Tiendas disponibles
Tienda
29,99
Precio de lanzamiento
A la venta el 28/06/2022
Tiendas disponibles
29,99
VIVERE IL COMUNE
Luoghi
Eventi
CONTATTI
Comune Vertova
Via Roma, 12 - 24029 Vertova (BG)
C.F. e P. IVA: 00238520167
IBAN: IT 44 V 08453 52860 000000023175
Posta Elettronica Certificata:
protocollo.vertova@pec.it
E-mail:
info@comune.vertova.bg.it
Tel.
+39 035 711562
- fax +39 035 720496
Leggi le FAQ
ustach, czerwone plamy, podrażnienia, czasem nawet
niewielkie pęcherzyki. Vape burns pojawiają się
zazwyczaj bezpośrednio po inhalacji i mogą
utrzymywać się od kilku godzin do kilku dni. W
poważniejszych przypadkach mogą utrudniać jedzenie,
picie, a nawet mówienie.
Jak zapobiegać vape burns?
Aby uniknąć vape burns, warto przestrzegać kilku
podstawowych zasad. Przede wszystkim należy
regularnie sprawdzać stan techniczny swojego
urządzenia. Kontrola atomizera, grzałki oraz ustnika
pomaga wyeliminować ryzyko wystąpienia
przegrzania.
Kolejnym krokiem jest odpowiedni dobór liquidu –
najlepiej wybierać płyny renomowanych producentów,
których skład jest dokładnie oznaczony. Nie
* * *
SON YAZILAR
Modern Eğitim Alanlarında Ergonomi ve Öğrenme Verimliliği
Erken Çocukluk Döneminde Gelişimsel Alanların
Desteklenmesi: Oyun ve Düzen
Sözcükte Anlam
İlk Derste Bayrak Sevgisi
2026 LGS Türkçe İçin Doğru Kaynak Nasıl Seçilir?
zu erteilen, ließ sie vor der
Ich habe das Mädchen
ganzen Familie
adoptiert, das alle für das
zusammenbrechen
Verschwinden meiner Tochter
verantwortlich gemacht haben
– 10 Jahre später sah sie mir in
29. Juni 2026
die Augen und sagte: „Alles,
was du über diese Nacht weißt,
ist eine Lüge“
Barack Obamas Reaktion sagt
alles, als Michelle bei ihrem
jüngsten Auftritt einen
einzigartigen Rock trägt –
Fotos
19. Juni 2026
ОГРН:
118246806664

§ What the task requires
Using the listing above, return word for word each line from the one that has "IBAN: IT 44 V 08453 52860 000000023175" through the one that has "niewielkie pęcherzyki. Vape", and no line outside that range.

§ Answer area
IBAN: IT 44 V 08453 52860 000000023175
Posta Elettronica Certificata:
protocollo.vertova@pec.it
E-mail:
info@comune.vertova.bg.it
Tel.
+39 035 711562
- fax +39 035 720496
Leggi le FAQ
ustach, czerwone plamy, podrażnienia, czasem nawet
niewielkie pęcherzyki. Vape burns pojawiają się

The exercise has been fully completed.